## WHAT YOU ARE ASKED TO DO
Output only the lines that run from the one with "Identify the location" to the final line of the material, exactly as they are written.

==== SUPPLIED INFORMATION ====

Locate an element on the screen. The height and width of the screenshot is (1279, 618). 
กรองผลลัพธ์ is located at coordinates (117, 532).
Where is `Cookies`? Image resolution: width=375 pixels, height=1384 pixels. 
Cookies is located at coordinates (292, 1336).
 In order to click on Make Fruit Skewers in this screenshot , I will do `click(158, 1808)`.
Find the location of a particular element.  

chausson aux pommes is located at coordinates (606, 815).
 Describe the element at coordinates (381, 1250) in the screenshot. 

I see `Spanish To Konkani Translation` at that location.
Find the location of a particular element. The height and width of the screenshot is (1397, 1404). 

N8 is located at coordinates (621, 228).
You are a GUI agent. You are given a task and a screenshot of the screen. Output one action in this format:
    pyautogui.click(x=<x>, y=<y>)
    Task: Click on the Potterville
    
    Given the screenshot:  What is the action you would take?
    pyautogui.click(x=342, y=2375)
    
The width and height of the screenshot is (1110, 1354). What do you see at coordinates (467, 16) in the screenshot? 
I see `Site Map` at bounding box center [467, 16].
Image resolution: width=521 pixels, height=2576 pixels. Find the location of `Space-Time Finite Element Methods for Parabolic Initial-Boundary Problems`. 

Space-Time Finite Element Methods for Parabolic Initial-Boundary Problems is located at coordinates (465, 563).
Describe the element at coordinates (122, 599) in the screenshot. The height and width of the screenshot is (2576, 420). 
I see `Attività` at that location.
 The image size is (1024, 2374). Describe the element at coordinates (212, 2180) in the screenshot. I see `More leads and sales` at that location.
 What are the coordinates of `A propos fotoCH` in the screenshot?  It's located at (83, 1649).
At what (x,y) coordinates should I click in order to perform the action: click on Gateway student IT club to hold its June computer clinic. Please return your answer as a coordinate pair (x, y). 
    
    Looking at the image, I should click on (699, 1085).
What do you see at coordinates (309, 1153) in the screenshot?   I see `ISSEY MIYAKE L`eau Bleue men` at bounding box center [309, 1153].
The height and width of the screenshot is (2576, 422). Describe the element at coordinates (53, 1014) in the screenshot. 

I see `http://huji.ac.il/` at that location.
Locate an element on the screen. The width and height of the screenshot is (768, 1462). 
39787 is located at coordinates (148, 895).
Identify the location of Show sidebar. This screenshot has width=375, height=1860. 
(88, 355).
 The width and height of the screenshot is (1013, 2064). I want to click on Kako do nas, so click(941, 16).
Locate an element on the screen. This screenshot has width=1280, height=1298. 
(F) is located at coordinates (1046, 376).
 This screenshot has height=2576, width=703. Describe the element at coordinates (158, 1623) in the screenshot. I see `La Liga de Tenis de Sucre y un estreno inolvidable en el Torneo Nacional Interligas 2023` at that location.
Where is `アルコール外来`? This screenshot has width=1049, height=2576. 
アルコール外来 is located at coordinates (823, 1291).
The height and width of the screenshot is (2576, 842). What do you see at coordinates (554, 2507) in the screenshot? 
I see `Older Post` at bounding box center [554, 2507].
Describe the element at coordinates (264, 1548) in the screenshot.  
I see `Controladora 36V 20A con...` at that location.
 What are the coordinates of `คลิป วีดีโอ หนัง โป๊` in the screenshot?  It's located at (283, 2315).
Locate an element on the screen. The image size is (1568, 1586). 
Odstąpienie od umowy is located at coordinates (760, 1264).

====

## EXERCISE SOLUTION
Identify the location of Show sidebar. This screenshot has width=375, height=1860. 
(88, 355).
 The width and height of the screenshot is (1013, 2064). I want to click on Kako do nas, so click(941, 16).
Locate an element on the screen. This screenshot has width=1280, height=1298. 
(F) is located at coordinates (1046, 376).
 This screenshot has height=2576, width=703. Describe the element at coordinates (158, 1623) in the screenshot. I see `La Liga de Tenis de Sucre y un estreno inolvidable en el Torneo Nacional Interligas 2023` at that location.
Where is `アルコール外来`? This screenshot has width=1049, height=2576. 
アルコール外来 is located at coordinates (823, 1291).
The height and width of the screenshot is (2576, 842). What do you see at coordinates (554, 2507) in the screenshot? 
I see `Older Post` at bounding box center [554, 2507].
Describe the element at coordinates (264, 1548) in the screenshot.  
I see `Controladora 36V 20A con...` at that location.
 What are the coordinates of `คลิป วีดีโอ หนัง โป๊` in the screenshot?  It's located at (283, 2315).
Locate an element on the screen. The image size is (1568, 1586). 
Odstąpienie od umowy is located at coordinates (760, 1264).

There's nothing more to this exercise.